### [How to complete this task]
How many of the lines below contain "love"? Reply with only that figure.

[Start of Attachment]

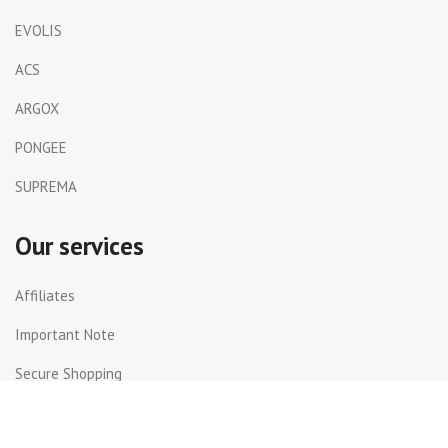
EVOLIS
ACS
ARGOX
PONGEE
SUPREMA
Our services
Affiliates
Important Note
Secure Shopping
Shipping and Returns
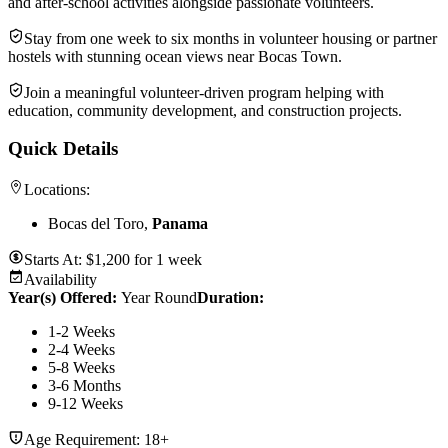
and after-school activities alongside passionate volunteers.
Stay from one week to six months in volunteer housing or partner
hostels with stunning ocean views near Bocas Town.
Join a meaningful volunteer-driven program helping with
education, community development, and construction projects.
Quick Details
Locations:
Bocas del Toro,
Panama
Starts At:
$
1,200
for
1 week
Availability
Year(s) Offered:
Year Round
Duration
:
1-2 Weeks
2-4 Weeks
5-8 Weeks
3-6 Months
9-12 Weeks
Age Requirement:
18+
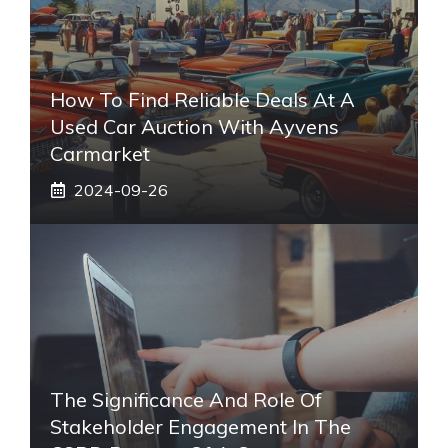
How To Find Reliable Deals At A
Used Car Auction With Ayvens
Carmarket
2024-09-26
The Significance And Role Of
Stakeholder Engagement In The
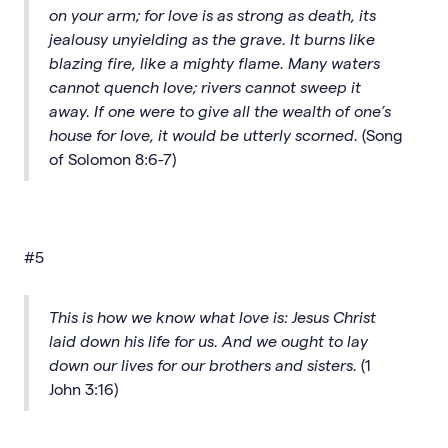
on your arm; for love is as strong as death, its
jealousy unyielding as the grave. It burns like
blazing fire, like a mighty flame. Many waters
cannot quench love; rivers cannot sweep it
away. If one were to give all the wealth of one’s
house for love, it would be utterly scorned.
(Song
of Solomon 8:6-7)
#5
This is how we know what love is: Jesus Christ
laid down his life for us. And we ought to lay
down our lives for our brothers and sisters.
(1
John 3:16)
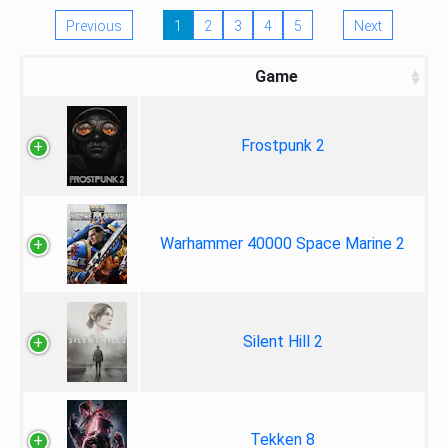
Previous
1
2
3
4
5
Next
Game
Frostpunk 2
Warhammer 40000 Space Marine 2
Silent Hill 2
Tekken 8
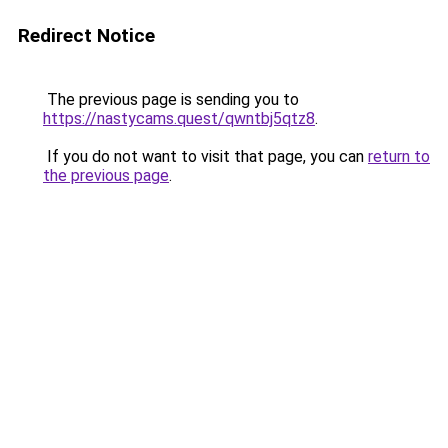
Redirect Notice
The previous page is sending you to
https://nastycams.quest/qwntbj5qtz8
.
If you do not want to visit that page, you can
return to
the previous page
.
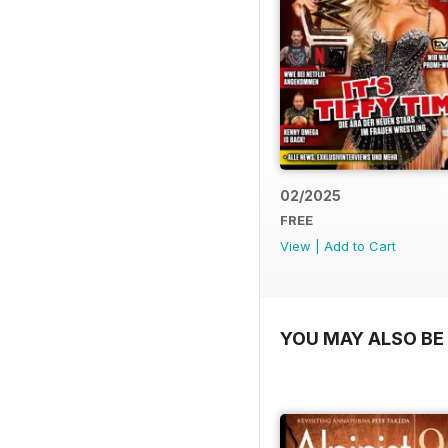
02/2025
FREE
View
|
Add to Cart
YOU MAY ALSO BE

[End of Attachment]

### [Reply to the task]
4